In a policy analysis published Wednesday on VoxEU, and based on a presentation he gave at an International Monetary Fund conference last Thursday, the economic historian argues today’s troubles are more reflective of a “garden variety post-WWII financial crisis” than the dawn of a new era of gloom.

As he phrases the question:

“Has the world sunk into ‘secular stagnation,’ with a long future of much lower per capita income growth driven significantly by a chronic deficiency in global demand? Or does weak post-crisis growth reflect the post-financial crisis phase of a debt supercycle where, after deleveraging and borrowing headwinds subside, expected growth trends might prove higher than simple extrapolations of recent performance might suggest?”

Arguing for the latter, Rogoff cites characteristics of the 2008 global financial crisis that he says are all typical of debt supercycles.

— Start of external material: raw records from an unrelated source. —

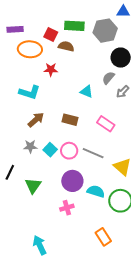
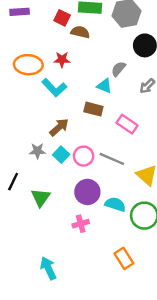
orange ellipse: (30, 49) -> (28, 65), moved
gray semicircle: (108, 78) -> (118, 69), moved
cyan L-shape: (29, 92) -> (54, 88), moved, turned 30
brown arrow: (36, 120) -> (59, 127), moved
brown rectangle: (70, 120) -> (93, 109), moved

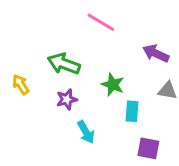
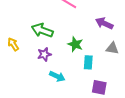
cyan arrow: (86, 132) -> (57, 76), turned -35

These include the deep fall in output followed by a “very sluggish U-shaped recovery;” the large-magnitude housing boom and bust; the “huge leverage” accompanying the bubble; pre- and post-crisis equity price behavior; unemployment trends more stubborn than in recessions not accompanied by financial crises; and the dramatic rise in public debt.

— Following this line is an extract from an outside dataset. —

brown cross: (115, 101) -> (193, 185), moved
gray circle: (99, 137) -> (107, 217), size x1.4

In view of the historical regularity of such occurrences, policymakers could have reacted more constructively — for example, by writing down subprime debt in the U.S. and peripheral-country sovereign debt in the E.U. and by shunning austerity policies.

Rogoff also notes that historically underinformed analysts were routinely premature in expecting conditions to snap back.

“Virtually every major central bank, finance ministry, and international financial organization was repeatedly overoptimistic,” he writes. “Most private and public forecasters anticipated that once a recovery began it would be V-shaped, even if somewhat delayed. In fact, the recovery took the form of the very slow U-shaped recovery predicted by scholars who had studied past financial crises and debt supercycles.”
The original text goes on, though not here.